The Australian National University (ANU) is looking for people to help find the elusive planet 9.
Although there was a ninth planet discovered in 1930, it has been since then demoted to a dwarf planet.
This new hypothetical planet 9 could be a Super Earth, about ten times more massive. It would be somewhere between two to four time the diameter of the Earth.
It’s orbit is expected to be highly elliptical, going around the sun once every 15 thousand years.
Although there are currently only four rocky planets in our solar system, Mercury, Venus, Earth, and Mars, some think Planet 9 could have been an Ice giant ejected from the solar system after a close encounter with Jupiter. Others suspect it could have been a planet captured from another solar system.

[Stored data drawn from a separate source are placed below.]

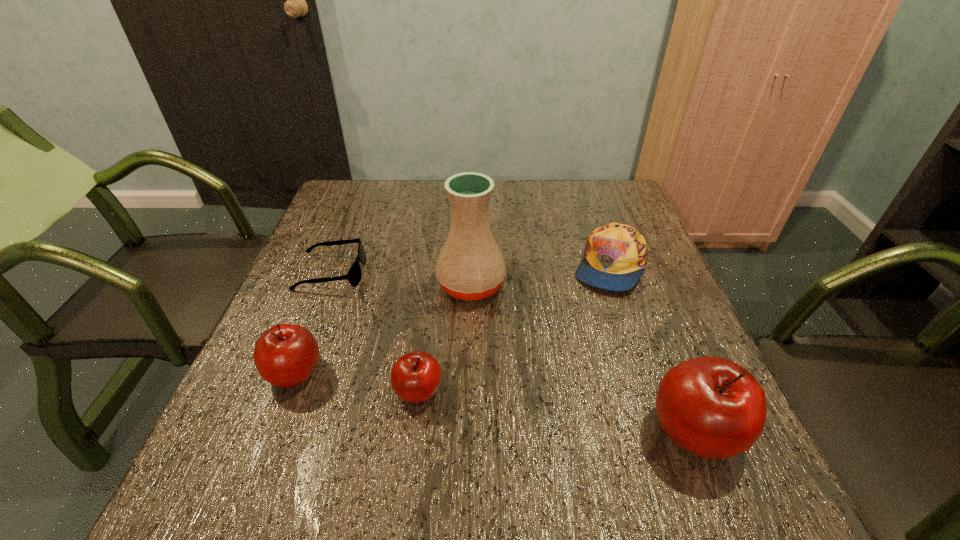 At what (x,y) coordinates should I click in order to perform the action: click on vacant region located 0.180m on the back of the rightmost apple. Please return your answer as a coordinate pair (x, y). Looking at the image, I should click on (652, 322).

Find the location of `free spot located 0.150m on the right of the tallest object`. free spot located 0.150m on the right of the tallest object is located at coordinates (569, 285).

The width and height of the screenshot is (960, 540). What are the coordinates of `vacant position located 0.140m on the front-facing side of the shortest object` in the screenshot? It's located at (421, 273).

Locate an element on the screen. The image size is (960, 540). free space located on the bill of the cap is located at coordinates (650, 384).

Where is `apple at the left edge`? The width and height of the screenshot is (960, 540). apple at the left edge is located at coordinates (285, 355).

Locate an element on the screen. The width and height of the screenshot is (960, 540). sunglasses located in the left edge section of the desktop is located at coordinates (354, 275).

Find the location of a particular element. apple located at the right edge is located at coordinates (712, 407).

This screenshot has width=960, height=540. I want to click on cap located in the right edge section of the desktop, so click(x=616, y=255).

The image size is (960, 540). In order to click on object positioned at the near right corner in this screenshot , I will do `click(712, 407)`.

At what (x,y) coordinates should I click in order to perform the action: click on vacant space at the far edge of the desktop. Please return your answer as a coordinate pair (x, y). This screenshot has height=540, width=960. Looking at the image, I should click on (564, 221).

Nobody has ever identified the planet in images, but it’s possible that it has already been photographed in the southern hemisphere.
The ANU is publicly releasing images taken by the SkyMapper telescope at the university’s Siding Spring Observatory in New South Whales, Australia.
It’s produced hundreds of thousands of images, and is inviting the public, everyone, to have a look.
The website hosting the images presents you with mages of moving object in space. your task is to spot the differences from one image to another.
Machines have been used in the past to do this sort of work, but humans have proved to be better at it in some ways.
They are going spend the first week presenting images they think are the highest likely part of the sky to contain the ice giant. Then they will continue to look at other areas for a couple of months.
If you spot it on the web site, you will have input on naming it.